Saudi princes donated to al-Qaeda, claims 9/11 plotter Zacarias Moussaoui
The only al-Qaeda plotter convicted over the 9/11 attacks has told American lawyers that members of the Saudi royal family donated millions of dollars to the terror group in the 1990s.
The only al-Qaeda plotter convicted over the 9/11 attacks has told American lawyers that members of the Saudi royal family donated millions of dollars to the terror group in the 1990s.
French citizen Zacarias Moussaoui, dubbed the “20th hijacker”, made the claims in court papers filed in a New York federal court by lawyers for victims of the attacks who accuse Saudi Arabia of supporting al-Qaeda.

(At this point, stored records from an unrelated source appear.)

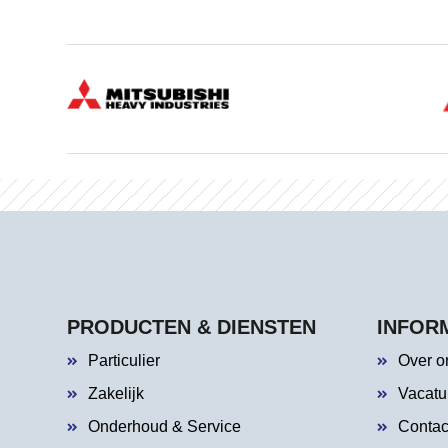
PRODUCTEN & DIENSTEN
INFOR
Particulier
Over o
Zakelijk
Vacatu
Onderhoud & Service
Contac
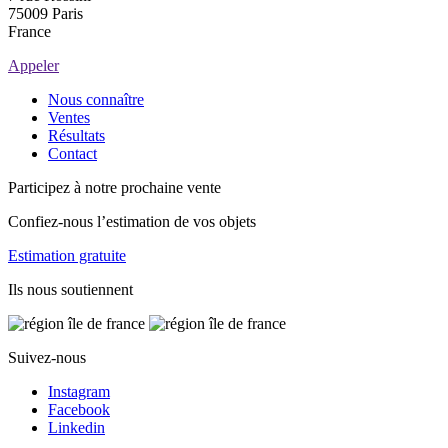
75009 Paris
France
Appeler
Nous connaître
Ventes
Résultats
Contact
Participez à notre prochaine vente
Confiez-nous l’estimation de vos objets
Estimation gratuite
Ils nous soutiennent
Suivez-nous
Instagram
Facebook
Linkedin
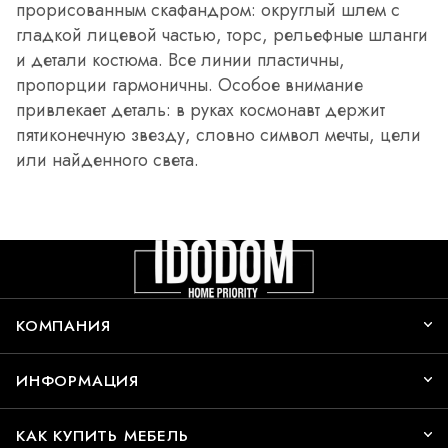
прорисованным скафандром: округлый шлем с
гладкой лицевой частью, торс, рельефные шланги
и детали костюма. Все линии пластичны,
пропорции гармоничны. Особое внимание
привлекает деталь: в руках космонавт держит
пятиконечную звезду, словно символ мечты, цели
или найденного света.
КОМПАНИЯ
ИНФОРМАЦИЯ
КАК КУПИТЬ МЕБЕЛЬ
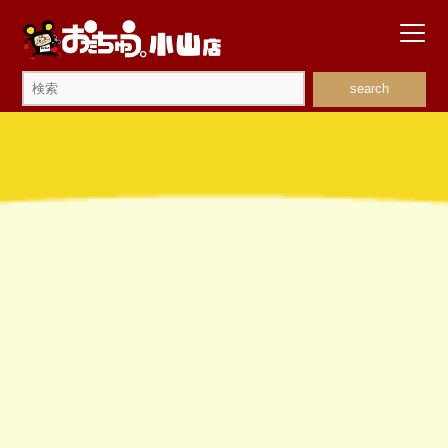
search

The Saudi embassy denied the allegations, branding Moussaoui “a deranged criminal whose own lawyers presented evidence that he was mentally incompetent.”
At trial in 2006, his lawyers argued that he suffered from paranoid schizophrenia and he exhibited stormy and unpredictable behaviour in court.
In testimony he said he created a database of al-Qaeda donors, including members of the royal family, such as former intelligence chief Prince Turki al Faisal and Prince Bandar bin Sultan, who was Saudi ambassador to the United States for 22 years until 2005.
Moussaoui said he met in Afghanistan an official from the Saudi embassy in Washington to discuss al-Qaeda’s plots to attack the United States, and that he was supposed to meet the same man again in the US capital for help on a plot to shoot down Air Force One.